Any have any feedback on this brand? Comes 20iu's per vial

There's been some bs on other forums about it feedback seems to be up and down and wanted to see what you guys had to say about it.

----------


## alextg

I dont know anything about that hgh , but was looking at the net and some forums and some ppl claimed its fake.Not only from the stats of the company a so called representative of the company inside the forum appeared (like the actual company has a PO Box as an address etc) but from their webpage itself and some things that doesnt go together ...

To be sure i'd stay away from it and find something more certain to be not fake ... Thats only my opinion.Hope i helped
Good luck

----------


## Govaga

What about this brand, is this familar to anyone?

----------


## alextg

you're asking if jins are familiar ? Yes they are very well known.But i dont know if the ones u have are legit cause i think the factory stopped exporting long time now ... Someone else might be more familiar about jins ..

----------


## Govaga

Thanks.... I'll do a little more research. Can you recommend the appropriate area to post?

----------


## dback

so what is the verdict on the serotropin? gtg?

----------


## alextg

if ur asking me , i wouldnt get it ... i prefer getting something with many good feedbacks ...

----------


## petethemanc

> What about this brand, is this familar to anyone?



Jins are very good, but im afraid the ones you have are counterfeit my friend. Mine are all sealed with anti counterfeit codes. Did your source tell you that a Gensci engineer left and his making his own?

----------


## HIITB$

bump on this, anyone know anything else about serotropin be good or bad? I ordered some Blues from source and got these instead. 5-20iu bottle. Not even sure if it's worth running or not  :Frown:

----------


## HIITB$

last bump but if anyone has anything good or bad to say about these id like to hear it  :7up:

----------


## 2gethuge

Any one out there try these? I have some on the way and would like to hear what others think of them.

----------


## BigBilly

I have been using them for a while they are legit and best price out there right now. Lots of feedback on thesourcecheck.com about them. They have other shit to like igf but havent used that.

----------


## 2gethuge

Bump for some more feedback.

----------


## lovbyts

> I have been using them for a while they are legit and best price out there right now. Lots of feedback on thesourcecheck.com about them. They have other shit to like igf but havent used that.

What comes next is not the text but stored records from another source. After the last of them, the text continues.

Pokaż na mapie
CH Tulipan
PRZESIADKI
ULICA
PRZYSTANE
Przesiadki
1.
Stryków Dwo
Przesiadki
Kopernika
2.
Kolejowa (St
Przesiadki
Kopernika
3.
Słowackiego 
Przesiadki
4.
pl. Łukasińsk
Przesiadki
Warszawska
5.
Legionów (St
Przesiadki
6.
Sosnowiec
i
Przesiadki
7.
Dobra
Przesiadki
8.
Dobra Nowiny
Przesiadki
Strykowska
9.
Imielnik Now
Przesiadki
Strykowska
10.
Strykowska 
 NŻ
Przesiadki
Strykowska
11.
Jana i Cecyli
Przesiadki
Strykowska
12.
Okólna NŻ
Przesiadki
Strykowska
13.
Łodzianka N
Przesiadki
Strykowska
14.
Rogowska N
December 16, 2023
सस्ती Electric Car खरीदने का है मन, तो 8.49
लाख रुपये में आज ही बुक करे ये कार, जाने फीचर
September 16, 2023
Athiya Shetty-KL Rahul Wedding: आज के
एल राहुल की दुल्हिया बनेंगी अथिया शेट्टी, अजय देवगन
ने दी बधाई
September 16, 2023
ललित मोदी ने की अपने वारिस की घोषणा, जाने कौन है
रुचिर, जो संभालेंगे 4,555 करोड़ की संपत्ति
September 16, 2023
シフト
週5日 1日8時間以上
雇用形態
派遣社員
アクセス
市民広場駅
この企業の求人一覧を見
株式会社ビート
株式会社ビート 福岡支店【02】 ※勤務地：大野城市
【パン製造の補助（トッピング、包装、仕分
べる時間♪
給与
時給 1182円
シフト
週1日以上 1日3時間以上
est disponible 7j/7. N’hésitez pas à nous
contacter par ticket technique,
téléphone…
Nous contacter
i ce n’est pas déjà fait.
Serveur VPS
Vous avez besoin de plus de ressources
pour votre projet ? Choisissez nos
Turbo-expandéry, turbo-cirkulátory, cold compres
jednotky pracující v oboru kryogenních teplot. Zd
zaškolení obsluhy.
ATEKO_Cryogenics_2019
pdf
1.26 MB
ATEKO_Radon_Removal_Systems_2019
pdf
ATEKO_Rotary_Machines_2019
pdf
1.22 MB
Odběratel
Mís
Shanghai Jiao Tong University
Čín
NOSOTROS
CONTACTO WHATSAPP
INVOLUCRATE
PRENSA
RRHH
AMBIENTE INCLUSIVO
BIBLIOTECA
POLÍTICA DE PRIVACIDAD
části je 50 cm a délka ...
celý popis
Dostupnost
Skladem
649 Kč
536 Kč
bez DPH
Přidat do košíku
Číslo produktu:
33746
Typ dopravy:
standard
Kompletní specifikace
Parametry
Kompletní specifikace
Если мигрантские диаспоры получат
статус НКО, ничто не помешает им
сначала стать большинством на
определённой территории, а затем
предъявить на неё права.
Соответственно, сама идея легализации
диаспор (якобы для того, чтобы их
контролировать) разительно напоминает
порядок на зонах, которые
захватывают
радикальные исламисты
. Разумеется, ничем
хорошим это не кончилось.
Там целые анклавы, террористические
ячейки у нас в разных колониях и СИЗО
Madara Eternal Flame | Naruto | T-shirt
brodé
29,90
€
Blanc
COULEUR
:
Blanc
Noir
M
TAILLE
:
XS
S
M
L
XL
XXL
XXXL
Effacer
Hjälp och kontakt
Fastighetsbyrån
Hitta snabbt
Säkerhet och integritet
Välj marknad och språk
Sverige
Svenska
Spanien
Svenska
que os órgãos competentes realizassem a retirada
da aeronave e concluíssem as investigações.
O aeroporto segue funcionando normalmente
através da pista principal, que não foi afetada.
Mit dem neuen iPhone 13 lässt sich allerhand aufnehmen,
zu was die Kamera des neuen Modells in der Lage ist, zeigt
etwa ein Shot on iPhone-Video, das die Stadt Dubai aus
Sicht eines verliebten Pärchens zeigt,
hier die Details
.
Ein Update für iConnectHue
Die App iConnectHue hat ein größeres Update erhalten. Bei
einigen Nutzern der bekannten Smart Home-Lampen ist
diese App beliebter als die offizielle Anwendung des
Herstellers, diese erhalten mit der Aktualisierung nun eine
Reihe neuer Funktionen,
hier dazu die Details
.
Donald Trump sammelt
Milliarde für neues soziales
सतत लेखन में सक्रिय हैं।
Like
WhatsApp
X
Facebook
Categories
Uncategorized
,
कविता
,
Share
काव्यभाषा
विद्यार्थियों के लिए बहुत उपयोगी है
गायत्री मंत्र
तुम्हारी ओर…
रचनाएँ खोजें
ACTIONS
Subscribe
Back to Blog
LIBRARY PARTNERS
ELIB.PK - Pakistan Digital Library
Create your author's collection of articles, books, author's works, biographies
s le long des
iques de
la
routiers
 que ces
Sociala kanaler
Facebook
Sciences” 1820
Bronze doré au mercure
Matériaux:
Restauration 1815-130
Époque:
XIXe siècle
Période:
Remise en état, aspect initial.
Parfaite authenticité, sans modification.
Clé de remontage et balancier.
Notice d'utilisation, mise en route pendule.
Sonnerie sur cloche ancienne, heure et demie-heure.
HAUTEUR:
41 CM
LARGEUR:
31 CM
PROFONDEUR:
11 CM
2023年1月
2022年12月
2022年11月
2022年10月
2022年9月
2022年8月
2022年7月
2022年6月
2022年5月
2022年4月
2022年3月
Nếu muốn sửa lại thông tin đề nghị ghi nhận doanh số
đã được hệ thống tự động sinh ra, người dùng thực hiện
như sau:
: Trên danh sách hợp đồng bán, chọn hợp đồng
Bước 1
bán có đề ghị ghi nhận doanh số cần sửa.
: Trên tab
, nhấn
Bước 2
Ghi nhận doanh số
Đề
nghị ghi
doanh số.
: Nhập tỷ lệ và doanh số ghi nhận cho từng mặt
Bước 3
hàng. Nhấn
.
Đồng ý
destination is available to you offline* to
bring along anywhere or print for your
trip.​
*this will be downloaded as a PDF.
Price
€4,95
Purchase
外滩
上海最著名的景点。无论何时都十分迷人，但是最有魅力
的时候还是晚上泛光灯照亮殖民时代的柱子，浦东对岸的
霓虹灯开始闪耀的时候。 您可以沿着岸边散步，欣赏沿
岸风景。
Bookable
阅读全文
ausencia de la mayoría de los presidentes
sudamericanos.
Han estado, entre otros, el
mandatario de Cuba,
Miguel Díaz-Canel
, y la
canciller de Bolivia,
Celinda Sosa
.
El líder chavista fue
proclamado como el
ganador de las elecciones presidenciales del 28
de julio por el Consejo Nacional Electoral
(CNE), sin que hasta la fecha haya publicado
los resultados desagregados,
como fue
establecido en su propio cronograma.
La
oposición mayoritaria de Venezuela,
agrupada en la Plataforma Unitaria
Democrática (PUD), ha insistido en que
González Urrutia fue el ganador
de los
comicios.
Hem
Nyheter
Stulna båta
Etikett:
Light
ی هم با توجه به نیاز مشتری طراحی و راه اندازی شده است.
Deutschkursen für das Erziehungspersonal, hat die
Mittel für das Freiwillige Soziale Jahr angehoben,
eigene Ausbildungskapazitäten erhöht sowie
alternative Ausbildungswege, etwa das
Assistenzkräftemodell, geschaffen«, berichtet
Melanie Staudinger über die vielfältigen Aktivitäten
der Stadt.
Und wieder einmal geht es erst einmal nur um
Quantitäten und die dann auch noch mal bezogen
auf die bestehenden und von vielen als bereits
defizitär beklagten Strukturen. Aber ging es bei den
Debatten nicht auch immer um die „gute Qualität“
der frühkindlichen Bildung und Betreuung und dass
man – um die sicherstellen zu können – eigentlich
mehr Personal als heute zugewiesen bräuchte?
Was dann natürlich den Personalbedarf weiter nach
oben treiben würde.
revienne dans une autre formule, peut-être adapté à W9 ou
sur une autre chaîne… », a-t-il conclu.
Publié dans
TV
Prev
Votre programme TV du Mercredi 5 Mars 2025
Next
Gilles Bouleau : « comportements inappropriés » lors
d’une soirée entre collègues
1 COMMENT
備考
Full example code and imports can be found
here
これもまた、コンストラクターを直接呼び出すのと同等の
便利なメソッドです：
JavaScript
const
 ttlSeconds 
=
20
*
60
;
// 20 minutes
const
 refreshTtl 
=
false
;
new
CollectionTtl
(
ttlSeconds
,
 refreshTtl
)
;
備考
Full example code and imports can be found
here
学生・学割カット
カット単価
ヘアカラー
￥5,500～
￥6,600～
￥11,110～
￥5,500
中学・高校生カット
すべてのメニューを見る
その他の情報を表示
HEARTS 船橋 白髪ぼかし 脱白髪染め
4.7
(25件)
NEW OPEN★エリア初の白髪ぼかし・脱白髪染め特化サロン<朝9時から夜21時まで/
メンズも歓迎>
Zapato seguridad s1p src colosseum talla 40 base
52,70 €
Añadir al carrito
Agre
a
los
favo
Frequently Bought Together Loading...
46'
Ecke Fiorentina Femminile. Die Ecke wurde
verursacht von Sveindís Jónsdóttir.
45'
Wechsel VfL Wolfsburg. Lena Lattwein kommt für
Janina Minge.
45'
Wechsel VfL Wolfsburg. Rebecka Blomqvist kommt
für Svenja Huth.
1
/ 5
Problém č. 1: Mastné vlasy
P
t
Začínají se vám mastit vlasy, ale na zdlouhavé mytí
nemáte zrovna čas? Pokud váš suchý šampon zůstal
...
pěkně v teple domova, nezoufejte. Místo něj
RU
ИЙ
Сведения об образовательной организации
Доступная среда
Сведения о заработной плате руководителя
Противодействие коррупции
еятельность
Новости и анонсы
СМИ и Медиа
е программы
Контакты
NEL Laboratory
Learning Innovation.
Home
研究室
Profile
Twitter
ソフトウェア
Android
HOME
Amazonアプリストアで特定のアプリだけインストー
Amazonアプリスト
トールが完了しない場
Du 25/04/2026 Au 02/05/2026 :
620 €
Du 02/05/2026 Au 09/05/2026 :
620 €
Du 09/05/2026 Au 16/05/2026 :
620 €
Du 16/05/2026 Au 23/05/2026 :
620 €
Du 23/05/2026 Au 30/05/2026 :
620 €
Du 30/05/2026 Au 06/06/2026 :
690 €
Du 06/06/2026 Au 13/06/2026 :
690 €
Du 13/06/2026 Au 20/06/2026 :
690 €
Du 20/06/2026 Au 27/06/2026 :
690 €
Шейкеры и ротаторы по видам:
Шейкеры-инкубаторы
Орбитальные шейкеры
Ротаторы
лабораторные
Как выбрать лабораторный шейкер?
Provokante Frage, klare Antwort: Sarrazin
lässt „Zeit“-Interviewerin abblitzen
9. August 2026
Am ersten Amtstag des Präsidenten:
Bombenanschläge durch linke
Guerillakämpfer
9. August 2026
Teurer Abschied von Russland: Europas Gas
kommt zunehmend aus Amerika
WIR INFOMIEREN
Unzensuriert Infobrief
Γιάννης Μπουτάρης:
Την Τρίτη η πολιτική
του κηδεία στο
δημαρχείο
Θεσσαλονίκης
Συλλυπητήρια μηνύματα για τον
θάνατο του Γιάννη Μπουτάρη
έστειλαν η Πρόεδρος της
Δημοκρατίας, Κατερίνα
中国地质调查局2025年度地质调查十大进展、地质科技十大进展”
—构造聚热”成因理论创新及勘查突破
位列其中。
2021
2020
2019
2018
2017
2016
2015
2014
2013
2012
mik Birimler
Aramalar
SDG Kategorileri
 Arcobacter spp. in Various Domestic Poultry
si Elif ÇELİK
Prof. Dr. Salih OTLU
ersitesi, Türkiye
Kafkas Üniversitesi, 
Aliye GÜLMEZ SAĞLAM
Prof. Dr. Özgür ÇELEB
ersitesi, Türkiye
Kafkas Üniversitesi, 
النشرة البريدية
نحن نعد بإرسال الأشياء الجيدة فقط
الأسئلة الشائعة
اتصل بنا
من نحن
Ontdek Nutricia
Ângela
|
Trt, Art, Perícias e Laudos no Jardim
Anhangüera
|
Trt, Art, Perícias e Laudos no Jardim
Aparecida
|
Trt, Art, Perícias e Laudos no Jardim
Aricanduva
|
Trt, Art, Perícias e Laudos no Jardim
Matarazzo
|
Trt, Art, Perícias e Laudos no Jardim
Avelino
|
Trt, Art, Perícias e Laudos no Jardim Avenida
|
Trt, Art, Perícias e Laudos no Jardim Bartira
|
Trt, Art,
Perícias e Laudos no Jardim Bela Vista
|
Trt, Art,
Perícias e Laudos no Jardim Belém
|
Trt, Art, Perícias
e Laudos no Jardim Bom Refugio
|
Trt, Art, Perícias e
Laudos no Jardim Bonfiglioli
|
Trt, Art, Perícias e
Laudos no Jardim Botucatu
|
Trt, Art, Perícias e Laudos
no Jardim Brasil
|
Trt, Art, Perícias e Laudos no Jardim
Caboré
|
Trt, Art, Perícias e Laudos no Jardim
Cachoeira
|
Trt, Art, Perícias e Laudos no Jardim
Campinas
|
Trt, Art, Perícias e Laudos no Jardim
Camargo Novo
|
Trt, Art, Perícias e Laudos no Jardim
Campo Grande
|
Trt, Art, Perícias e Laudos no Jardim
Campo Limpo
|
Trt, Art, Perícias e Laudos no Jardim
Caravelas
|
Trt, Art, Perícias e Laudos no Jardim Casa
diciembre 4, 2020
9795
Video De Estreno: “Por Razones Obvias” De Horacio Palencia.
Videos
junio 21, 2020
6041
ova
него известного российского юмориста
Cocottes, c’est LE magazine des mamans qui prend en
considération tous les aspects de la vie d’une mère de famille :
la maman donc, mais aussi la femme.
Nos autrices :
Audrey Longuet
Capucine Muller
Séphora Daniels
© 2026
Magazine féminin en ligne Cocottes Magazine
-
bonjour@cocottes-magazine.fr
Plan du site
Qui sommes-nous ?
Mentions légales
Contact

Looks like someone is promoting the source check to me... One post and other first or 2nd time posters. yeah we ill jump on the band wagon.  :Aajack:

----------


## HIITB$

> Looks like someone is promoting the source check to me... One post and other first or 2nd time posters. yeah we ill jump on the band wagon.



Maybe he is but i still wish i knew if there was a lot of feedback about them over there or not LOL

----------


## HIITB$

shameless bump

----------


## Barch

I haven't used the Serotropins, but there is a site where there's a lot of good feedback on them..

----------


## ciscoccie

This is sold in Canada, I know somebody who used it with good results

----------


## 2gethuge

Any more feedback?

----------


## ezlimitz

there is another site where there are a lot of pos comments...let me know what you think if you get them...

----------


## Z0SIKS

I am using the red box serotropin....Having good results after 4 months, had the china kind with no results......Lost about 4% bf and getting huge pumps with slight hand numbness, tell-tale signs of good GH.....Just my 2 cents.

----------